'Baked goods using new fermentation types and live cultures could be created'

Claire Nuttall, founder of The Brand Incubator, looks at how some of the key trends in food and drink could be applied to baked goods.

"A lot of the most exciting innovation in the food industry right now is coming from free-from and plant-based businesses, and new twists on gluten-free grains could be of interest to the bakery category.

Many baked goods still focus on the same core grains and seeds, yet the time could be ripe to bring grains such as fonio to the table. Fonio is a kind of millet that is both gluten-free and nutrient-dense, with a nutty flavour and an appearance and texture that is a cross between couscous and quinoa. It has been cultivated in West Africa for thousands of years and is used in porridges or ground as a flour. It may also be worth digging into the archives and finding other nutritionally dense or sustainably aligned grains, such as kernza.

Snacking is also changing, and consumers are looking for tasty, nutritionally dense snacks to eat instead of, or between, meals. By using good ingredients at the core – such as seaweed or sustainable grains/beans/seeds – tomorrow’s snacks should be designed with satiation, comfort and goodness in mind. They need to provide energy through a balance of protein, carbs and good ingredients.

Food waste is also a huge trend, and brands need to be looking to use all of the plant/ingredient. The industry should actively reduce food waste by producing innovative offerings using all of the plant, not just one part of it, whether it be the seeds, the husk or other by-products.

Fermented doughs also offer a big opportunity.
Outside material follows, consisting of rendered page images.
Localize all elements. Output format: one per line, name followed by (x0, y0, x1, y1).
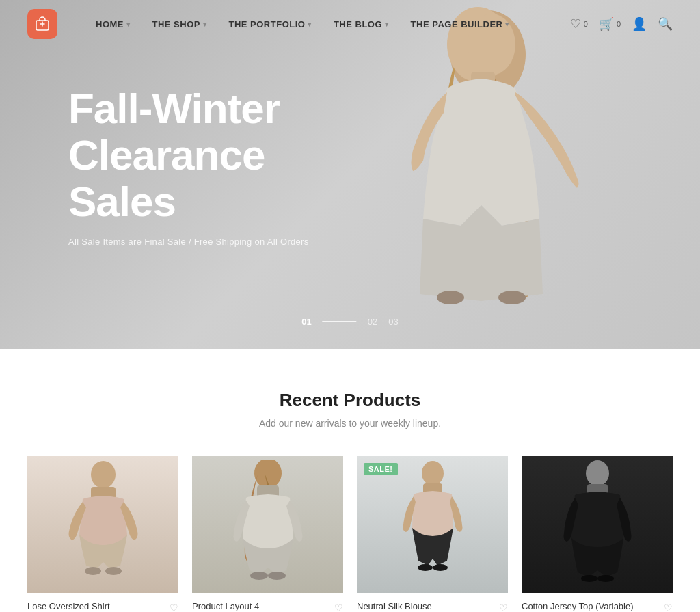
logo-icon (27, 9, 57, 39)
product-card-2: Product Layout 4 $360.00 ♡ (192, 456, 343, 612)
hero-content: Fall-Winter Clearance Sales All Sale Ite… (68, 85, 328, 247)
svg-point-5 (437, 291, 464, 304)
product-image-2[interactable] (192, 456, 343, 593)
product-figure-4 (522, 456, 673, 593)
svg-point-7 (91, 461, 116, 488)
svg-point-9 (85, 567, 101, 575)
nav-blog[interactable]: THE BLOG ▾ (323, 0, 400, 48)
product-card-1: Lose Oversized Shirt $238.00 ♡ (27, 456, 178, 612)
nav-home[interactable]: HOME ▾ (85, 0, 142, 48)
product-text-3: Neutral Silk Blouse $129.00 $79.00 (357, 601, 432, 612)
svg-point-19 (586, 460, 609, 486)
logo[interactable] (27, 9, 57, 39)
product-image-4[interactable] (522, 456, 673, 593)
svg-point-14 (268, 572, 286, 580)
main-nav: HOME ▾ THE SHOP ▾ THE PORTFOLIO ▾ THE BL… (85, 0, 570, 48)
slide-3-indicator[interactable]: 03 (388, 317, 398, 327)
product-card-4: Cotton Jersey Top (Variable) $125.00 ♡ (522, 456, 673, 612)
hero-figure (331, 0, 618, 349)
svg-point-13 (250, 572, 268, 580)
wishlist-icon-1[interactable]: ♡ (170, 602, 178, 612)
product-text-1: Lose Oversized Shirt $238.00 (27, 601, 110, 612)
product-image-1[interactable] (27, 456, 178, 593)
products-section: Recent Products Add our new arrivals to … (0, 349, 700, 612)
product-info-3: Neutral Silk Blouse $129.00 $79.00 ♡ (357, 601, 508, 612)
heart-icon: ♡ (570, 16, 581, 31)
chevron-down-icon: ▾ (126, 21, 131, 28)
product-name-3[interactable]: Neutral Silk Blouse (357, 601, 432, 611)
product-image-3[interactable]: SALE! (357, 456, 508, 593)
product-figure-1 (27, 456, 178, 593)
wishlist-icon-3[interactable]: ♡ (499, 602, 508, 612)
wishlist-icon-4[interactable]: ♡ (664, 602, 673, 612)
product-figure-2 (192, 456, 343, 593)
header: HOME ▾ THE SHOP ▾ THE PORTFOLIO ▾ THE BL… (0, 0, 700, 48)
header-actions: ♡ 0 🛒 0 👤 🔍 (570, 16, 673, 31)
nav-portfolio[interactable]: THE PORTFOLIO ▾ (217, 0, 322, 48)
svg-point-17 (418, 564, 433, 571)
product-info-4: Cotton Jersey Top (Variable) $125.00 ♡ (522, 601, 673, 612)
nav-page-builder[interactable]: THE PAGE BUILDER ▾ (400, 0, 520, 48)
product-info-1: Lose Oversized Shirt $238.00 ♡ (27, 601, 178, 612)
svg-point-10 (105, 567, 122, 575)
chevron-down-icon: ▾ (385, 21, 389, 28)
hero-slide-nav: 01 02 03 (301, 317, 398, 327)
slide-progress-line (323, 321, 357, 322)
chevron-down-icon: ▾ (203, 21, 207, 28)
product-card-3: SALE! Neutral Silk Blou (357, 456, 508, 612)
user-icon: 👤 (632, 16, 647, 31)
chevron-down-icon: ▾ (308, 21, 312, 28)
nav-the-shop[interactable]: THE SHOP ▾ (142, 0, 218, 48)
product-name-4[interactable]: Cotton Jersey Top (Variable) (522, 601, 634, 611)
wishlist-button[interactable]: ♡ 0 (570, 16, 588, 31)
products-section-subtitle: Add our new arrivals to your weekly line… (27, 418, 673, 429)
product-info-2: Product Layout 4 $360.00 ♡ (192, 601, 343, 612)
svg-point-15 (422, 461, 444, 485)
slide-1-indicator[interactable]: 01 (301, 317, 311, 327)
cart-button[interactable]: 🛒 0 (599, 16, 621, 31)
product-name-2[interactable]: Product Layout 4 (192, 601, 259, 611)
chevron-down-icon: ▾ (505, 21, 509, 28)
svg-point-18 (433, 564, 448, 571)
product-figure-3 (357, 456, 508, 593)
products-section-title: Recent Products (27, 390, 673, 411)
hero-subtitle: All Sale Items are Final Sale / Free Shi… (68, 237, 328, 247)
search-button[interactable]: 🔍 (658, 16, 673, 31)
product-text-2: Product Layout 4 $360.00 (192, 601, 259, 612)
cart-icon: 🛒 (599, 16, 614, 31)
product-text-4: Cotton Jersey Top (Variable) $125.00 (522, 601, 634, 612)
svg-point-6 (498, 291, 526, 304)
hero-title: Fall-Winter Clearance Sales (68, 85, 328, 226)
hero-section: Fall-Winter Clearance Sales All Sale Ite… (0, 0, 700, 349)
wishlist-icon-2[interactable]: ♡ (334, 602, 343, 612)
search-icon: 🔍 (658, 16, 673, 31)
slide-2-indicator[interactable]: 02 (368, 317, 377, 327)
products-grid: Lose Oversized Shirt $238.00 ♡ (27, 456, 673, 612)
product-name-1[interactable]: Lose Oversized Shirt (27, 601, 110, 611)
account-button[interactable]: 👤 (632, 16, 647, 31)
sale-badge-3: SALE! (364, 463, 398, 475)
svg-point-21 (581, 575, 597, 582)
svg-point-22 (597, 575, 614, 582)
With gut health increasingly in focus, kombucha and kefir are moving from niche status to a proper role in the chilled drinks fixture.

Similarly, baked goods could be developed that use new types of fermentation, nutritional yeasts and live cultures. What about pre and probiotic breads and cakes that are good for digestion even if they are not laden with nine different kinds of visible seeds?

Baked goods manufacturers can also tap the trend for ‘super natural’ status products, already embraced by 100% natural botanical soft drinks and alcohol alternatives such as Seedlip. One aspiration for bakers could be to use grains grown without pesticides or herbicides.

Finally, there may be a place for baked goods to meet demand for nootropic ingredients – those that can boost brain performance. Given the vitamin B content of grains and seeds, perhaps baked goods could do more to assist with cognitive function.

The bakery category has much to go for in 2020."